Uma proposta de alteração da lei brasileira de direitos autorais está sendo discutida no Conselho Nacional de Combate à Pirataria. A principal alteração da proposta é para limitar (sim, você leu direito) os direitos autorais, legalizando a cópia privada integral. Esse tipo de cópia é proibido desde a lei de 1998: hoje, só são legais as cópias privadas de “pequenos trechos”.
Curiosamente, tudo indica que foi a Associação Brasileira de Propriedade Intelectual que encaminhou a proposta: ela foi mencionada por Gustavo Starling Leonardos, presidente da ABPI, num almoço mensal da associação; e além disso, a ABPI tem uma resolução aprovada em 2005 que propõe essa mesma mudança na lei. (O texto dessa resolução também aparece numa petição online do pessoal da FGV/Rio; não sei quem é o ovo, quem é a galinha.)
A resolução de 2005 (que provavelmente está incluída nessa proposta) propõe, resumidamente, que sejam permitidas as cópias privadas integrais que satisfizerem pelo menos duas das condições abaixo:
- tenha finalidade de “crítica, comentário, noticiário, educação, ensino, pesquisa, produção de prova judiciária ou administrativa, uso exclusivo de deficientes visuais”;
- não tenha finalidade “essencialmente comercial”;
- seu efeito no mercado seja “individualmente desprezível”.

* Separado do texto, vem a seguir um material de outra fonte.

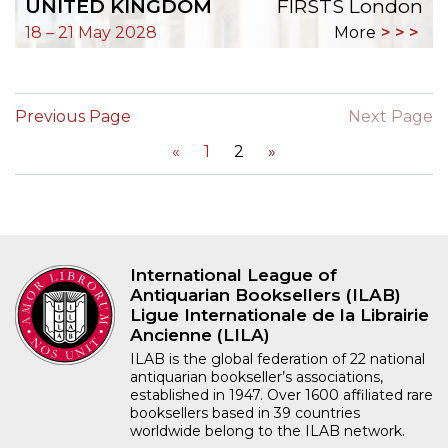
UNITED KINGDOM
FIRSTS London
18 – 21 May 2028
More
Previous Page
Next Page
«
1
2
»
International League of
Antiquarian Booksellers (ILAB)
Ligue Internationale de la Librairie
Ancienne (LILA)
ILAB is the global federation of 22 national
antiquarian bookseller’s associations,
established in 1947. Over 1600 affiliated rare
booksellers based in 39 countries
worldwide belong to the ILAB network.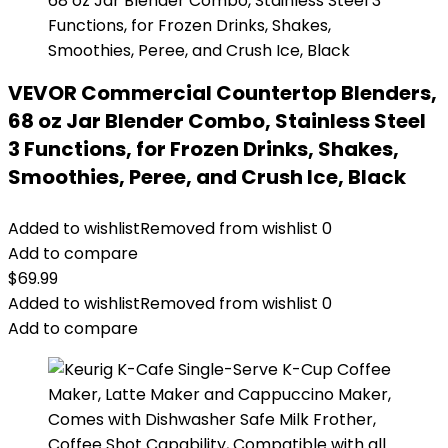
VEVOR Commercial Countertop Blenders,
68 oz Jar Blender Combo, Stainless Steel
3 Functions, for Frozen Drinks, Shakes,
Smoothies, Peree, and Crush Ice, Black
Added to wishlist
Removed from wishlist
0
Add to compare
$
69.99
Added to wishlist
Removed from wishlist
0
Add to compare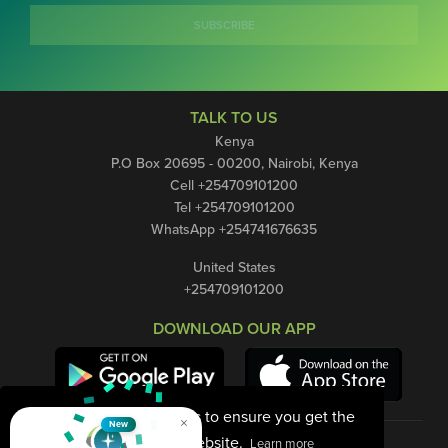
SUBSCRIBE
TALK TO US
Kenya
P.O Box 20695 - 00200, Nairobi, Kenya
Cell +254709101200
Tel +254709101200
WhatsApp +254741676635
United States
+254709101200
DOWNLOAD OUR APP
This website uses cookies to ensure you get the
×
New
best experience on our website.
Learn more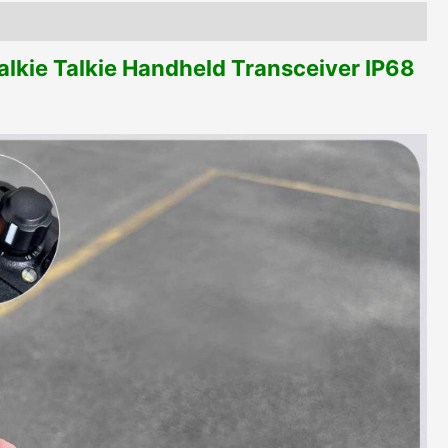
kie Talkie Handheld Transceiver IP68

Nem tudo é perfeito. A proposta também inclui alteração no Código Penal (art. 184), para tipificar o crime de quebra de mecanismos de proteção (vulgos DRM: “Digital Rights Management”). Um DMCA brasileiro? Como diz o Gaspari, uma no cravo, outra na ferradura. Tomara que as limitações ao direito autoral (como o domínio público e a própria cópia privada) sejam levadas em conta adequadamente nesse caso.
Mas sem dúvida, o saldo pode ser bastante positivo. Aparentemente, a intenção é que a legislação seja enrijecida para os distribuidores e comercializadores de produtos piratas, e não para o usuário individual. Segundo comentaram o Pablo Ortellado e o Jorge Machado (professores da USP, que conversaram com gente envolvida na redação dessa proposta), a ABPI quer que a lei tenha mais respaldo público.

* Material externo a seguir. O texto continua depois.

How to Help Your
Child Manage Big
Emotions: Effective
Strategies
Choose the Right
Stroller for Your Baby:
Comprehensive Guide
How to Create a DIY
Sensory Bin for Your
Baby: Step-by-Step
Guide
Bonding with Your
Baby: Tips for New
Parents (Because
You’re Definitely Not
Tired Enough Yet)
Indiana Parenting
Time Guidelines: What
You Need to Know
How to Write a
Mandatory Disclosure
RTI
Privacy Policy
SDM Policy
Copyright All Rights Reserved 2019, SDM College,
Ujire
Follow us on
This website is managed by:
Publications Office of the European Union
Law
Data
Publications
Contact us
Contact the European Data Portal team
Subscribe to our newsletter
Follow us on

Surpreende. Embora a ABPI não seja apenas uma associação da “indústria”, como a ABPD e a ABDR (segundo o site, a associação “congrega empresas, escritórios de agentes de propriedade industrial, escritórios de advocacia e especialistas”), ela também não é lá um oásis de progressismo; como exemplo, o palestrante do almoço mensal citado foi nada mais nada menos que Alberto Gonzales, o polêmico procurador-geral dos EUA que já foi conselheiro de Bush por 5 anos.

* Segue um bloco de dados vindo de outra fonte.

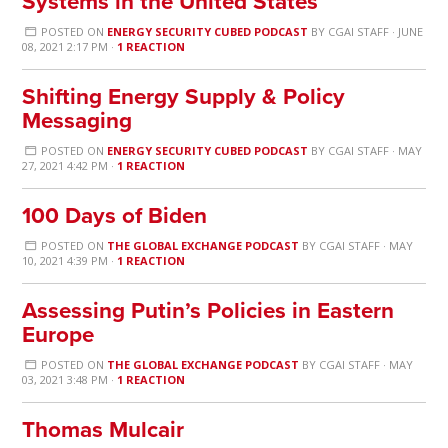
Systems in the United States
POSTED ON
ENERGY SECURITY CUBED PODCAST
BY
CGAI STAFF
· JUNE
08, 2021 2:17 PM ·
1 REACTION
Shifting Energy Supply & Policy
Messaging
POSTED ON
ENERGY SECURITY CUBED PODCAST
BY
CGAI STAFF
· MAY
27, 2021 4:42 PM ·
1 REACTION
100 Days of Biden
POSTED ON
THE GLOBAL EXCHANGE PODCAST
BY
CGAI STAFF
· MAY
10, 2021 4:39 PM ·
1 REACTION
Assessing Putin’s Policies in Eastern
Europe
POSTED ON
THE GLOBAL EXCHANGE PODCAST
BY
CGAI STAFF
· MAY
03, 2021 3:48 PM ·
1 REACTION
Thomas Mulcair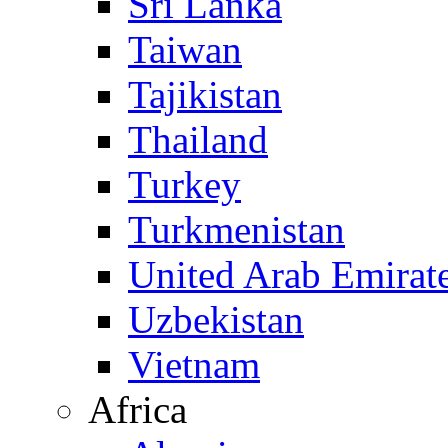
Sri Lanka
Taiwan
Tajikistan
Thailand
Turkey
Turkmenistan
United Arab Emirat
Uzbekistan
Vietnam
Africa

Mas a surpresa maior é que, entre outros efeitos, essa alteração legalizaria praticamente todo o xerox nas universidades. Será que eles combinaram com os russos? E além de saírem “perdendo” com a cópia privada integral, as editoras também não “ganham” nada com a proteção aos DRM (ao contrário das gravadoras e das empresas de software, por exemplo). Acho que isso ainda vai render polêmica.
(Fontes: fiquei sabendo desta notícia primeiramente por Jorge Machado e Pablo Ortellado, e depois pelo blog do Alexandre Atheniense, que comentava notícia do Jornal do Commercio.)